Gabriela Aguilar, presidenta de la Cámara Argentina-Texas: “El desarrollo de Vaca Muerta exige continuidad, reglas claras y seguridad jurídica”

La nueva presidenta de la entidad indicó que espera fortalecer el rol de la ATCC como un lugar de encuentro entre negocios y tecnología. Gabriela Aguilar, que asumió el 1 de julio la presidencia de la Cámara de Comercio Argentina-Texas, en esta entrevista con Shale 24 repasa los desafíos de vincular a ambas economías más allá del petróleo y el gas, el rol de Texas como espejo de buenas prácticas para Vaca Muerta, y las oportunidades que se abren en tecnología, real estate, salud, educación e internacionalización de pymes

David Mottura
por David Mottura 5 Agosto de 2026
5 Agosto de 2026
Gabriela Aguilar asumió el pasado 1 de julio la presidencia de la Cámara de Comercio Argentina-Texas (ATCC)
Gabriela Aguilar asumió el pasado 1 de julio la presidencia de la Cámara de Comercio Argentina-Texas (ATCC) -

Gabriela Aguilar asumió el pasado 1 de julio la presidencia de la Cámara de Comercio Argentina-Texas (ATCC), un cargo que llega de la mano de una trayectoria consolidada en el sector energético y, en particular, en el desarrollo del GNL. 

Su desafío, según explica, es convertir a la cámara en el punto de encuentro natural entre empresarios de ambos países y ampliar el vínculo bilateral más allá del gas y el petróleo, hacia sectores como la tecnología, la educación, la salud y el real estate.

A lo largo de la entrevista, dos ejes se repiten con fuerza. Por un lado, la relación entre Vaca Muerta y la experiencia texana en Oil & Gas, con Texas funcionando como espejo de mejores prácticas para una industria argentina que empieza a mostrar un "frente común" entre operadoras nacionales, en proyectos clave como los oleoductos de exportación y las iniciativas de GNL.

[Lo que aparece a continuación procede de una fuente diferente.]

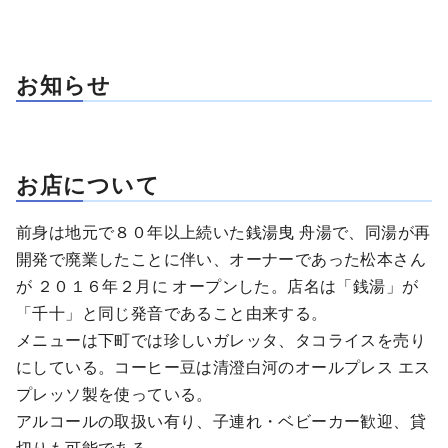
お知らせ
お店について
前身は地元で８０年以上続いた銭湯曳 舟湯で、同湯が再
開発で廃業したことに伴い、オーナーであった松本さん
が ２０１６年２月に オープンした。店名は「銭湯」が
「千十」と同じ発音であること由来する。
メニューは下町では珍しいガレッタ、タコライスを売り
にしている。コーヒー豆は清澄白河のオールプレス エス
プレッソ製を使っている。
アルコールの取扱い有り、子連れ・ベビーカー歓迎、貸
切りも可能である。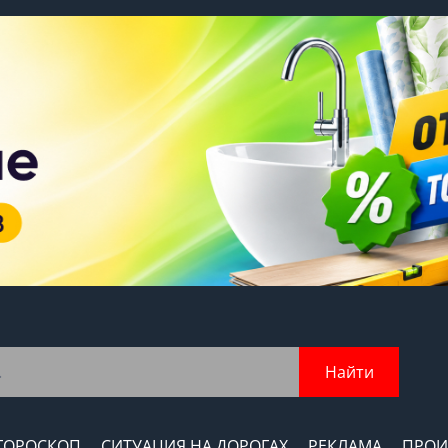
Найти
ГОРОСКОП
СИТУАЦИЯ НА ДОРОГАХ
РЕКЛАМА
ПРОИ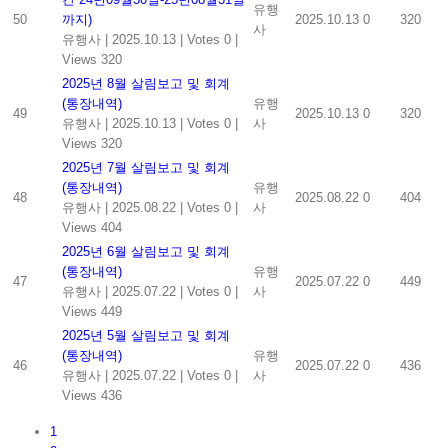
유행
50
까지)
2025.10.13
0
320
사
유행사
|
2025.10.13
|
Votes 0
|
Views 320
2025년 8월 살림보고 및 회계
(통장내역)
유행
49
2025.10.13
0
320
유행사
|
2025.10.13
|
Votes 0
|
사
Views 320
2025년 7월 살림보고 및 회계
(통장내역)
유행
48
2025.08.22
0
404
유행사
|
2025.08.22
|
Votes 0
|
사
Views 404
2025년 6월 살림보고 및 회계
(통장내역)
유행
47
2025.07.22
0
449
유행사
|
2025.07.22
|
Votes 0
|
사
Views 449
2025년 5월 살림보고 및 회계
(통장내역)
유행
46
2025.07.22
0
436
유행사
|
2025.07.22
|
Votes 0
|
사
Views 436
1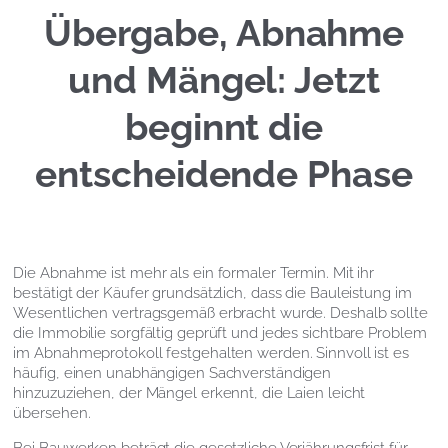
Übergabe, Abnahme
und Mängel: Jetzt
beginnt die
entscheidende Phase
Die Abnahme ist mehr als ein formaler Termin. Mit ihr
bestätigt der Käufer grundsätzlich, dass die Bauleistung im
Wesentlichen vertragsgemäß erbracht wurde. Deshalb sollte
die Immobilie sorgfältig geprüft und jedes sichtbare Problem
im Abnahmeprotokoll festgehalten werden. Sinnvoll ist es
häufig, einen unabhängigen Sachverständigen
hinzuzuziehen, der Mängel erkennt, die Laien leicht
übersehen.
Bei Bauwerken beträgt die gesetzliche Verjährungsfrist für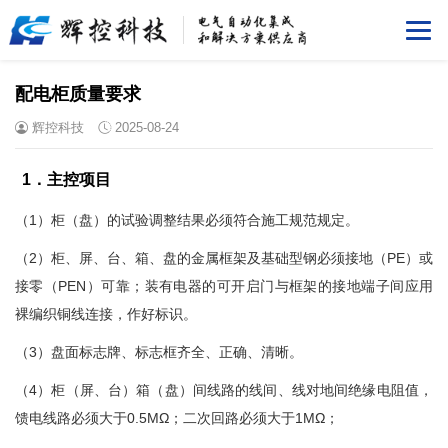
配电柜质量要求
辉控科技
2025-08-24
1．主控项目
（1）柜（盘）的试验调整结果必须符合施工规范规定。
（2）柜、屏、台、箱、盘的金属框架及基础型钢必须接地（PE）或
接零（PEN）可靠；装有电器的可开启门与框架的接地端子间应用
裸编织铜线连接，作好标识。
（3）盘面标志牌、标志框齐全、正确、清晰。
（4）柜（屏、台）箱（盘）间线路的线间、线对地间绝缘电阻值，
馈电线路必须大于0.5МΩ；二次回路必须大于1МΩ；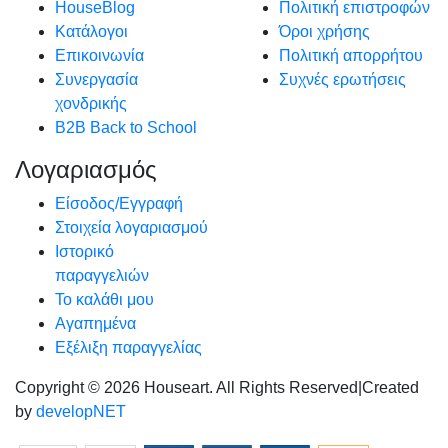
HouseBlog
Πολιτική επιστροφών
Κατάλογοι
Όροι χρήσης
Επικοινωνία
Πολιτική απορρήτου
Συνεργασία
Συχνές ερωτήσεις
χονδρικής
B2B Back to School
Λογαριασμός
Είσοδος/Εγγραφή
Στοιχεία λογαριασμού
Ιστορικό
παραγγελιών
Το καλάθι μου
Αγαπημένα
Εξέλιξη παραγγελίας
Copyright © 2026 Houseart. All Rights Reserved
|
Created
by
developNET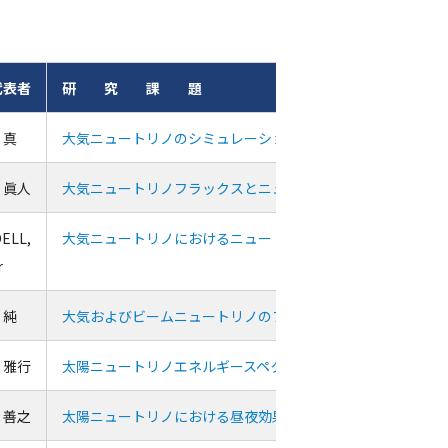
代表者
研 究 課 題
 真
大気ニュートリノのシミュレーション計算の研究
 眞人
大気ニュートリノフラックスとニュートリノ振動研究
ELL,
大気ニュートリノにおけるニュートリノ質量階層性の研究
r
 純
大気およびビームニュートリノのフレーバー(e型、μ型）同
 雅行
太陽ニュートリノエネルギースペクトルの研究
 善之
太陽ニュートリノにおける昼夜効果の精密観測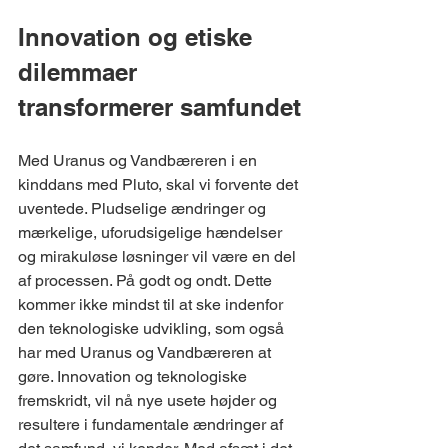
Innovation og etiske 
dilemmaer 
transformerer samfundet
Med Uranus og Vandbæreren i en 
kinddans med Pluto, skal vi forvente det 
uventede. Pludselige ændringer og 
mærkelige, uforudsigelige hændelser 
og mirakuløse løsninger vil være en del 
af processen. På godt og ondt. Dette 
kommer ikke mindst til at ske indenfor 
den teknologiske udvikling, som også 
har med Uranus og Vandbæreren at 
gøre. Innovation og teknologiske 
fremskridt, vil nå nye usete højder og 
resultere i fundamentale ændringer af 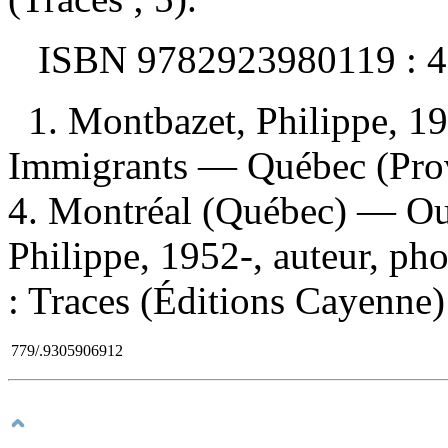
ISBN
9782923980119 :
4
1. Montbazet, Philippe, 19
Immigrants — Québec (Prov
4. Montréal (Québec) — Ouv
Philippe, 1952-, auteur, pho
: Traces (Éditions Cayenne)
779/.9305906912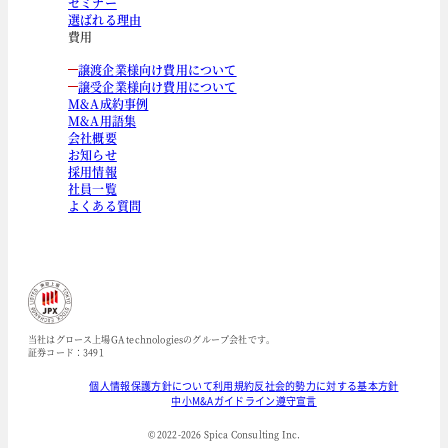
セミナー
選ばれる理由
費用
譲渡企業様向け費用について
譲受企業様向け費用について
M&A成約事例
M&A用語集
会社概要
お知らせ
採用情報
社員一覧
よくある質問
当社はグロース上場GA technologiesのグループ会社です。
証券コード：3491
個人情報保護方針について
利用規約
反社会的勢力に対する基本方針
中小M&Aガイドライン遵守宣言
© 2022-
2026
Spica Consulting Inc.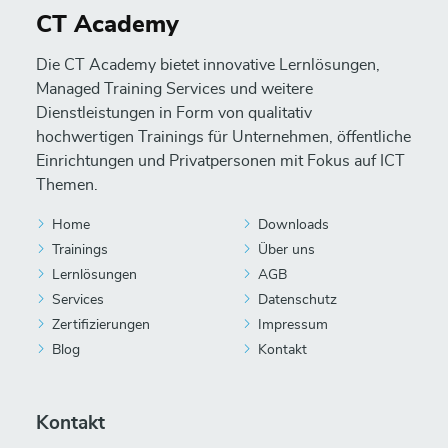
CT Academy
Die CT Academy bietet innovative Lernlösungen,
Managed Training Services und weitere
Dienstleistungen in Form von qualitativ
hochwertigen Trainings für Unternehmen, öffentliche
Einrichtungen und Privatpersonen mit Fokus auf ICT
Themen.
Home
Downloads
Trainings
Über uns
Lernlösungen
AGB
Services
Datenschutz
Zertifizierungen
Impressum
Blog
Kontakt
Kontakt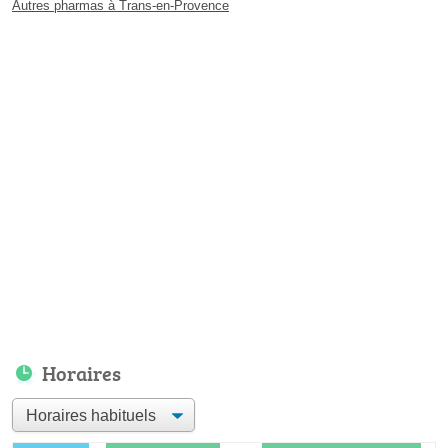
Autres pharmas à Trans-en-Provence
Horaires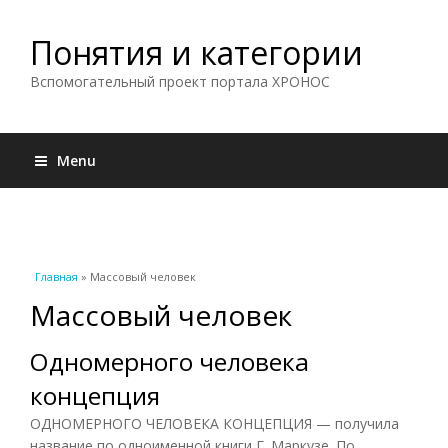
Понятия и категории
Вспомогательный проект портала ХРОНОС
Menu
Вы здесь
Главная
» Массовый человек
Массовый человек
Одномерного человека
концепция
ОДНОМЕРНОГО ЧЕЛОВЕКА КОНЦЕПЦИЯ — получила
название по одноименной книги Г. Маркузе. По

Por otro, la necesidad de diversificar la agenda de la cámara hacia la complementación económica integral, aprovechando que Texas -la octava economía global si se la mide como país- tiene mucho más para ofrecer que su tradición petrolera.

- La pregunta obligada: ¿Qué significa este desafío de estar al frente de la Cámara de Comercio Argentina-Texas?

- Obviamente es un honor y una oportunidad para seguir contribuyendo al país, generando oportunidades de negocios. Y creo que el desafío como cámara, en primer lugar, es llevar a la cámara a un lugar donde sea el referente de encuentro entre empresarios y empresas, abrir oportunidades; y no sólo del sector energético sino de complementación económica, tecnológica, de educación. Texas, en sí mismo, es la 8º economía global -o sea, es más grande que Brasil-. En términos económicos y de complementación, tiene sentido tener una cámara bilateral con con Texas. De alguna manera, Argentina puede mirar las mejores prácticas de Texas y complementarse con las empresas de allá, con sus universidades, con el sector tecnológico, la medicina o el real estate.

- Venís siendo parte de la ATCC, pero además sos parte del sector energético y viviste la evolución de Vaca Muerta, al mismo tiempo que Texas fortalecía su sector del Oil & Gas. ¿La relación Neuquén-Texas es más estrecha, hay feedback entre los organismos subestatales y las empresas de la industria?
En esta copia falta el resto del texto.